### Work to be completed
After finding the line with "Zenitel Cloud Remote Monitoring &" in the data below, set down exactly each line through the one with "solutions, has", inclusive, and stop there.

===============

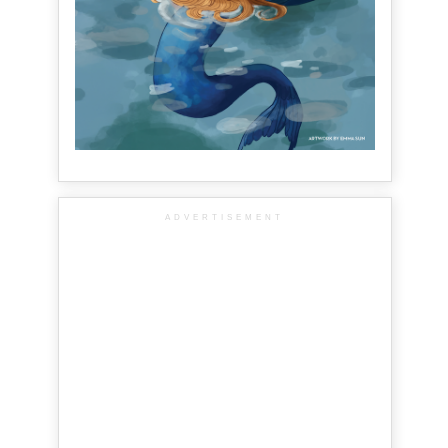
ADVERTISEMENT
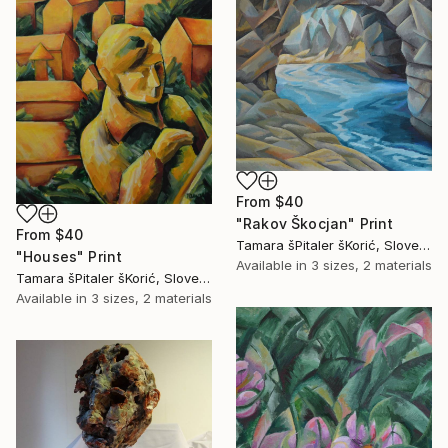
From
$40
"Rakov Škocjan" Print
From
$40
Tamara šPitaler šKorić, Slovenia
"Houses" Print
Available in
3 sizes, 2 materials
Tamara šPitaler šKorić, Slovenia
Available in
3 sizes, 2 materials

===============

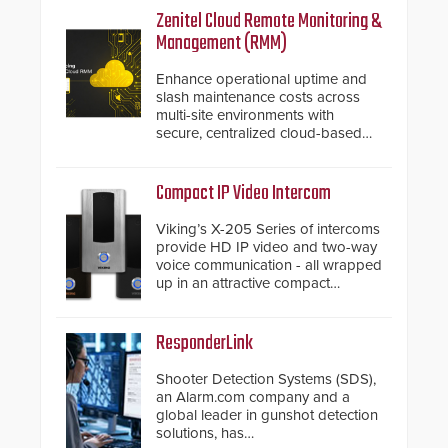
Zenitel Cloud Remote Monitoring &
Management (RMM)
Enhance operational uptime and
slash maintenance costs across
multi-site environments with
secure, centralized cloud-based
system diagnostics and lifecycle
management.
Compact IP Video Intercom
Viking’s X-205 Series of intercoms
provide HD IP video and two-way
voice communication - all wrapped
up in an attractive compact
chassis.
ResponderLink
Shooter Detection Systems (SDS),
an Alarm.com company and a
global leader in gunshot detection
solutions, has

===============

### Result of the task
Zenitel Cloud Remote Monitoring &
Management (RMM)
Enhance operational uptime and
slash maintenance costs across
multi-site environments with
secure, centralized cloud-based
system diagnostics and lifecycle
management.
Compact IP Video Intercom
Viking’s X-205 Series of intercoms
provide HD IP video and two-way
voice communication - all wrapped
up in an attractive compact
chassis.
ResponderLink
Shooter Detection Systems (SDS),
an Alarm.com company and a
global leader in gunshot detection
solutions, has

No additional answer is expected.